TL: I use the Prestige LP, M6 and Prodisc-C. I also like several others that have demonstrated good data. I select different discs depending on different anatomic issues that a patient has. I don't have just one I use for everybody. If there's certain cervical parameters of the anatomy such as T1 slope angles, I may choose one disc over another. Age, patient activity and goals all dictate which device I'll use. Sometimes I'll mix and match with one disc at one level and a different type at another level, depending on the anatomy and biomechanical function. 

Q: Why do you think that certain payers are holding back from covering artificial disc replacement?

TL: In California, almost all payers will approve a disc now at one or two levels, because the data is so solid it's hard for them to call it experimental anymore. I think the thing that really beat up the artificial disc market was the first lumbar artificial disc, Charité, which had some issues and received negative press. I think patients have been reluctant to try artificial discs after that, but the cervical data has always shown overwhelming success — not only showing equivalency, but superiority over fusion. I think there's more reluctance on the east coast with some payers to authorize it. I see some spine surgeons who default to fusion because it's easier to do. You don't have to place a fusion dead center or get the center rotation lined up. It's easier and you still get a great result, but I don't want my patients coming back in 10 years to have another surgery. 

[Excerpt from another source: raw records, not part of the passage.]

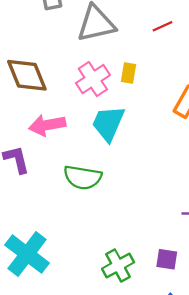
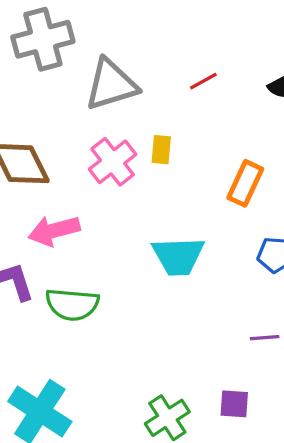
cyan trapezoid: (108, 123) -> (178, 256), moved, turned -111
green semicircle: (83, 177) -> (72, 304), moved

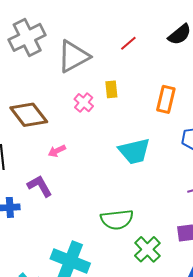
pink cross: (113, 162) -> (84, 103), size x0.7
pink arrow: (54, 231) -> (57, 151), size x0.6
green semicircle: (72, 304) -> (117, 220), moved

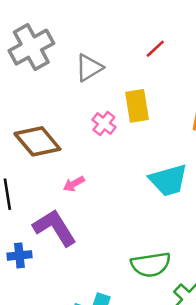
gray triangle: (73, 56) -> (89, 68), size x0.7
yellow rectangle: (111, 89) -> (137, 106), size x1.5
purple L-shape: (40, 186) -> (55, 228), size x1.4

Q: Do you see artificial disc replacement evolving in the thoracic and lumbar spaces in the future?

TL: I think the lumbar space will definitely expand. We have two [lumbar discs] that we use now — the Prodisc and activL — but there's no real reason for thoracic because the ribs stabilize the spine and we have very little motion in that area. I do think lumbar will gain ground. The thing that stops companies in investing in lumbar trials is the cost involved. To run an FDA IDE trial, it's about $40 million or $50 million. You have to be a major corporation to afford to do that and even then, you always have the risk of not gaining approval. The FDA is tough, and it can be cost prohibitive. I believe it slows down our speed of development and that's why you see a lot of these newer discs being released in Europe, South Africa and Australia, because they don't have as big hurdles to jump through.